(WHAT THE EXERCISE ASKS): Given these entries, repeat exactly the lines starting with the one that has "お問い合わせ・WEB見積もり" and going on through the one that has "まず、梅のヘタを丁寧に一個一個とります。", both included, but none of the pictures.

____ INPUT FOR THIS TASK

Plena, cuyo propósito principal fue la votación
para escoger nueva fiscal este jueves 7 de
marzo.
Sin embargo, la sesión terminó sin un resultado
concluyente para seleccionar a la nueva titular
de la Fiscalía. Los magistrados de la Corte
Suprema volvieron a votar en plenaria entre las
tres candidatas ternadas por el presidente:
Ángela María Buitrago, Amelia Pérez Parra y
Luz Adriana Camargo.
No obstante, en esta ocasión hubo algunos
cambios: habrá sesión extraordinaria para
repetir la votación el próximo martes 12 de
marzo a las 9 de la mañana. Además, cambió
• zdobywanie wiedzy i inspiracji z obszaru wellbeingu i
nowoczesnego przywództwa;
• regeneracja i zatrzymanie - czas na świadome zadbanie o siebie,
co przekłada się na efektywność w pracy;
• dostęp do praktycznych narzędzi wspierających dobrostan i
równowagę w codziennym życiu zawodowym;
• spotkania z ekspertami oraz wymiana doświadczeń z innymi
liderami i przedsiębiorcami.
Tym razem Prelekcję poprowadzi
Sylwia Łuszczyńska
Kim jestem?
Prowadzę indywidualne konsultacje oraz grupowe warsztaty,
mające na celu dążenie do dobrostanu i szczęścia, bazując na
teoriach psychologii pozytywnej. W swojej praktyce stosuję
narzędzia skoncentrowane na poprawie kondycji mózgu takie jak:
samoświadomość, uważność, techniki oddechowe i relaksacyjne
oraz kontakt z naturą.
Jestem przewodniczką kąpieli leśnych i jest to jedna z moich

________
____ INPUT FOR THIS TASK

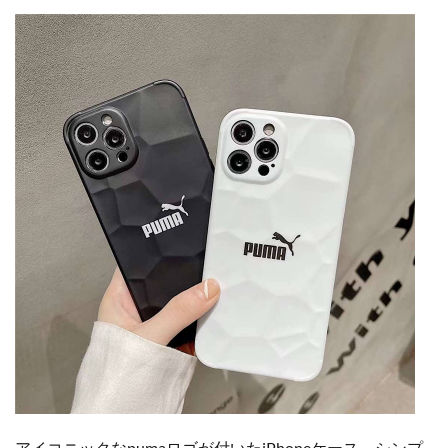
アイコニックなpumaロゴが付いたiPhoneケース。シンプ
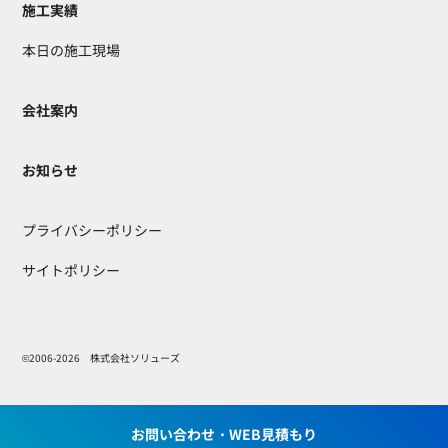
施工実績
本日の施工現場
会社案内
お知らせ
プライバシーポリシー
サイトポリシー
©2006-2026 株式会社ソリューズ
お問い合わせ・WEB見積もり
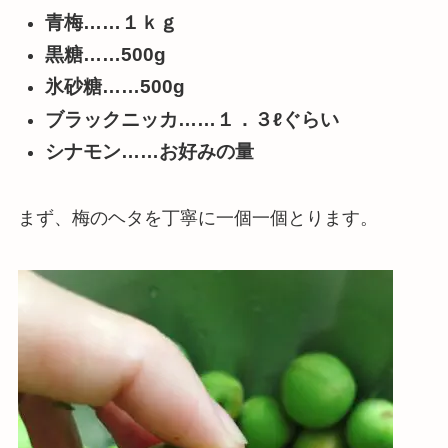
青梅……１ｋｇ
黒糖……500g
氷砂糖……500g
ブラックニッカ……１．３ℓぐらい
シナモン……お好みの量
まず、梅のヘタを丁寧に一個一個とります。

________

(TASK ANSWER):
お問い合わせ・WEB見積もり
青梅……１ｋｇ
黒糖……500g
氷砂糖……500g
ブラックニッカ……１．３ℓぐらい
シナモン……お好みの量
まず、梅のヘタを丁寧に一個一個とります。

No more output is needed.